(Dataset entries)
————————

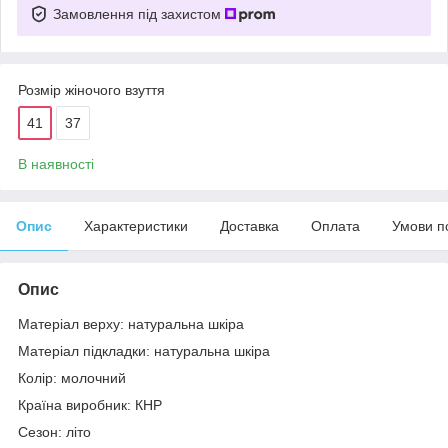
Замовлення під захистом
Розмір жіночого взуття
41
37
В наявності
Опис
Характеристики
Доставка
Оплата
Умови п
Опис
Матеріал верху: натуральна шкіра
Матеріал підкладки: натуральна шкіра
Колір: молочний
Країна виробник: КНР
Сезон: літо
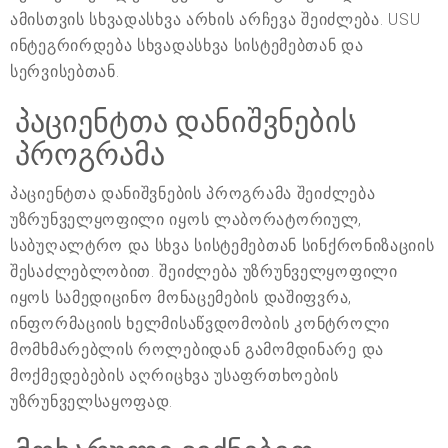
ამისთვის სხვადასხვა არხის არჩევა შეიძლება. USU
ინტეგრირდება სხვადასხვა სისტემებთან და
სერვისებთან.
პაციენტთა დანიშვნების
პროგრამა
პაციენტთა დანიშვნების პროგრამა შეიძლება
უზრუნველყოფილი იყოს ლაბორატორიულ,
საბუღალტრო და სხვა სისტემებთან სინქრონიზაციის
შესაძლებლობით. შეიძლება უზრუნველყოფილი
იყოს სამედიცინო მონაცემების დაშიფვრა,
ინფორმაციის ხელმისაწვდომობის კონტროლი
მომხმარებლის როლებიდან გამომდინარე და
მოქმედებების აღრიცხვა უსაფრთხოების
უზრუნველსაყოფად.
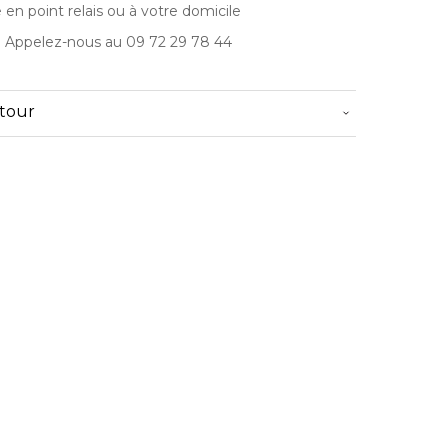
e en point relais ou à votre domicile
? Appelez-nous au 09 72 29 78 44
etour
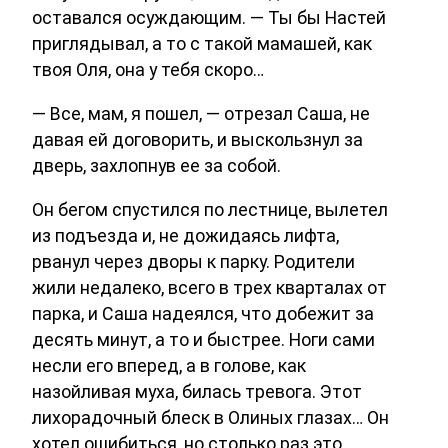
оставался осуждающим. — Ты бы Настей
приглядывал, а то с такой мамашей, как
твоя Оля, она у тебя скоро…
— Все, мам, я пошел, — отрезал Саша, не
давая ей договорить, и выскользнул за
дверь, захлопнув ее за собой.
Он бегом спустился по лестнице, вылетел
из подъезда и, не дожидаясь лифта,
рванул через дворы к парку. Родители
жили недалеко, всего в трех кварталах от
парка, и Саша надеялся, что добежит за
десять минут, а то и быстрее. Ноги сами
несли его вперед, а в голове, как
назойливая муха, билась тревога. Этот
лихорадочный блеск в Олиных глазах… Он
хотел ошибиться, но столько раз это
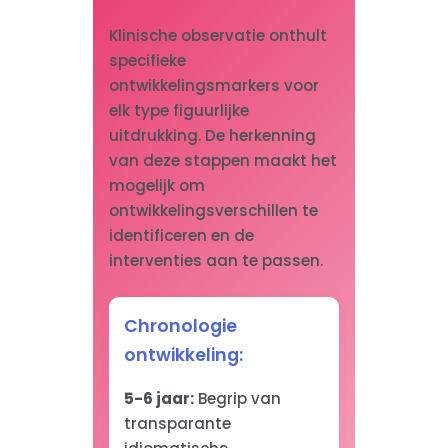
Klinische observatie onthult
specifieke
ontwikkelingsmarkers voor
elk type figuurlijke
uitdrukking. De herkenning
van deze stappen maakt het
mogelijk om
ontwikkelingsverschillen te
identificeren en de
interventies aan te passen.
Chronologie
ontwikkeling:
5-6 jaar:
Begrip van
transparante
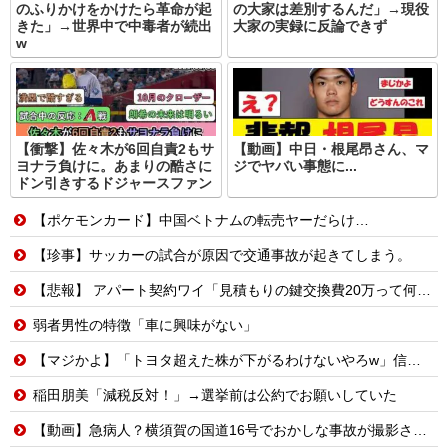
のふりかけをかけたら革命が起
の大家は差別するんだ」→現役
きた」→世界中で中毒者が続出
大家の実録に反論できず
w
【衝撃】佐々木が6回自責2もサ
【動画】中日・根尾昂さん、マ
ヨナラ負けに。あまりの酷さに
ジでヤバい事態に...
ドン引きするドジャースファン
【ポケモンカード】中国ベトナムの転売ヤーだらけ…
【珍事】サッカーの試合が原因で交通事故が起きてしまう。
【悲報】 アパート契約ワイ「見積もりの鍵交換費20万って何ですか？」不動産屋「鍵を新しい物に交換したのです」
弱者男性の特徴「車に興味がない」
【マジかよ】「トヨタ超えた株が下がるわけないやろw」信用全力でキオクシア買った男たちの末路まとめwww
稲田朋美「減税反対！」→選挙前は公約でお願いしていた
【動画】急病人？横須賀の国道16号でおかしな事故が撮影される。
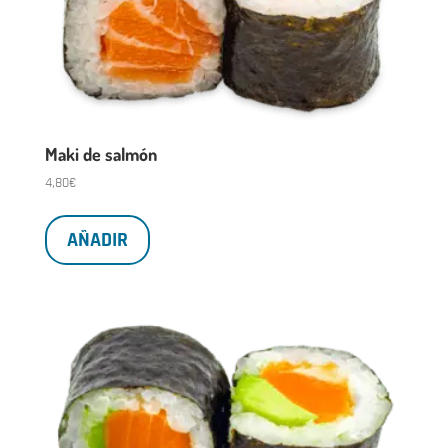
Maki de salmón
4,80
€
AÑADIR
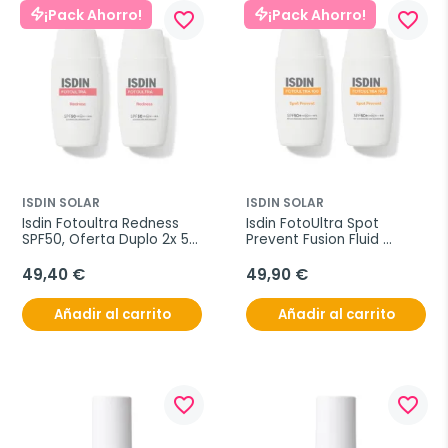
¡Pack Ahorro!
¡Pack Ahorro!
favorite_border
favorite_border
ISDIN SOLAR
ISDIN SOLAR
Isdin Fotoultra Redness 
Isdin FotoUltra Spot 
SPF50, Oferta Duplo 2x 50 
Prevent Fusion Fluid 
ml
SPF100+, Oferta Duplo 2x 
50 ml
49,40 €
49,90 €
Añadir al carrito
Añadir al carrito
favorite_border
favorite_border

————————

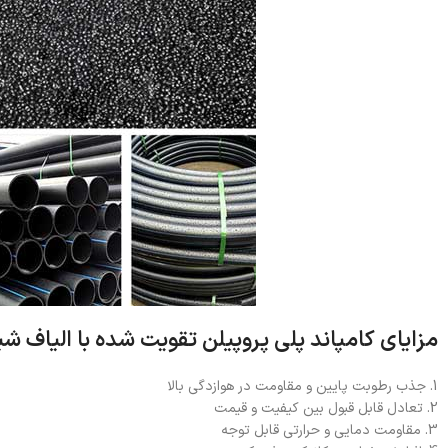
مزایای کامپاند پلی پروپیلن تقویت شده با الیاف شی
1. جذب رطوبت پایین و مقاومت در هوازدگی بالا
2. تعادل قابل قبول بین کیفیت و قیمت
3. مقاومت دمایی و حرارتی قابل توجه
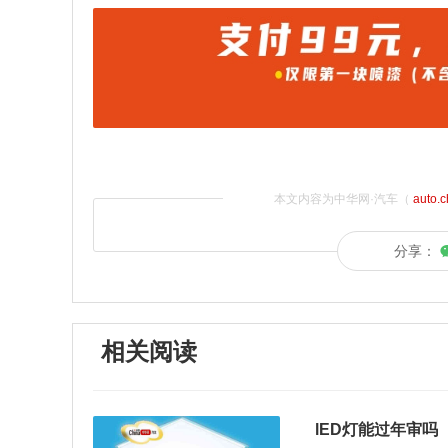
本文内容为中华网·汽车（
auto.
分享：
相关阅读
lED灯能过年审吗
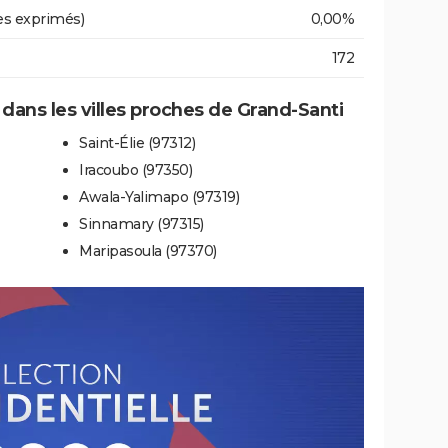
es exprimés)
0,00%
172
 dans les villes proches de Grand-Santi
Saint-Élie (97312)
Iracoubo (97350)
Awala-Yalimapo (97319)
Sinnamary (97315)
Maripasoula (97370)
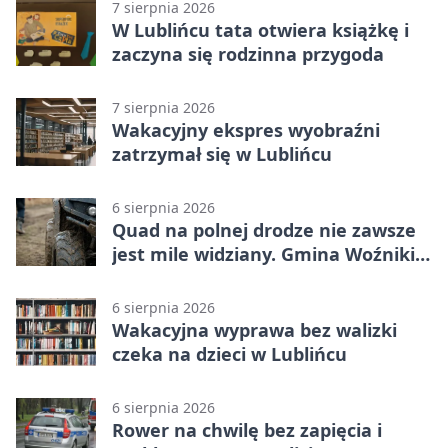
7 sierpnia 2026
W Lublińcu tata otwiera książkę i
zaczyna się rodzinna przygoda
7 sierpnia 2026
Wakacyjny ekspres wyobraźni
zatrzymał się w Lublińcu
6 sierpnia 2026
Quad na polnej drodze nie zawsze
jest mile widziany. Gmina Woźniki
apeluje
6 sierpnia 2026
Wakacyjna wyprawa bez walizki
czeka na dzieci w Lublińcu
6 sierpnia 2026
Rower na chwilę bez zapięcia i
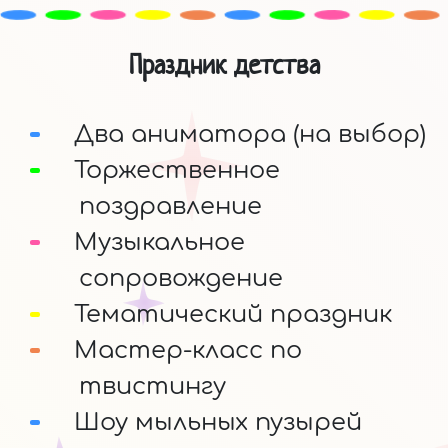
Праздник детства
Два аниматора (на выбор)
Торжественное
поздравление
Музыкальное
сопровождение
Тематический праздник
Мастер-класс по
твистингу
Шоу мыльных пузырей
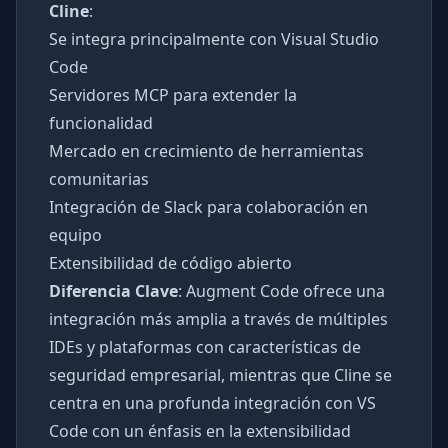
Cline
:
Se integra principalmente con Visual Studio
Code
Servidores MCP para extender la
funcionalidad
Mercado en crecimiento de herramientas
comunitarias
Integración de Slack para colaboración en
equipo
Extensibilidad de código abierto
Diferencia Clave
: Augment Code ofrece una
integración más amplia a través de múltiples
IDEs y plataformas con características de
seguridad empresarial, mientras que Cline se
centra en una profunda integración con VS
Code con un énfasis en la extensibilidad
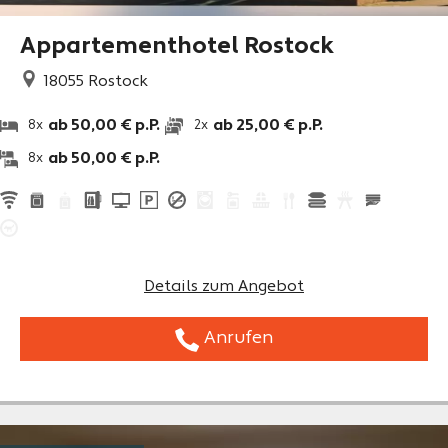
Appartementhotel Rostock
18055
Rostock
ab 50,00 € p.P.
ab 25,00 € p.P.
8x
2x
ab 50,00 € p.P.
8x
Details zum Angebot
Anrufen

————————

> _Work required_: Check each line of the data above for the word "قابل" and state how many lines contain it, with no other text.

> _Written response_: 2